TASK DETAILS: Within the listing, each line that has the string "Herren" should be copied.

══════════

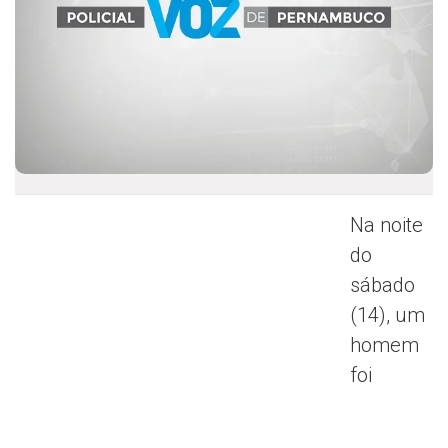
Na noite
do
sábado
(14), um
homem
foi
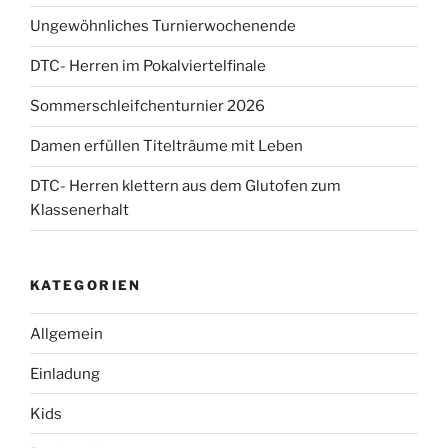
Ungewöhnliches Turnierwochenende
DTC- Herren im Pokalviertelfinale
Sommerschleifchenturnier 2026
Damen erfüllen Titelträume mit Leben
DTC- Herren klettern aus dem Glutofen zum
Klassenerhalt
KATEGORIEN
Allgemein
Einladung
Kids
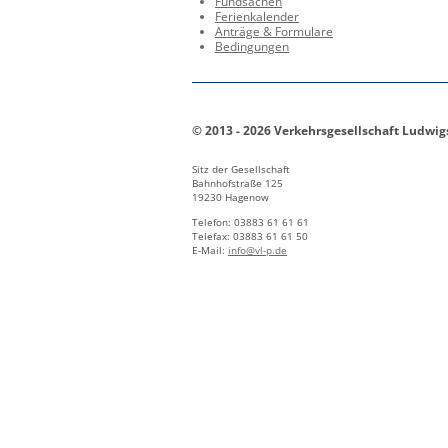
Fundsachen
Ferienkalender
Anträge & Formulare
Bedingungen
© 2013 - 2026 Verkehrsgesellschaft Ludwi
Sitz der Gesellschaft
Bahnhofstraße 125
19230 Hagenow
Telefon: 03883 61 61 61
Telefax: 03883 61 61 50
E-Mail:
info@vl-p.de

══════════

WRITTEN RESPONSE:
DTC- Herren im Pokalviertelfinale
DTC- Herren klettern aus dem Glutofen zum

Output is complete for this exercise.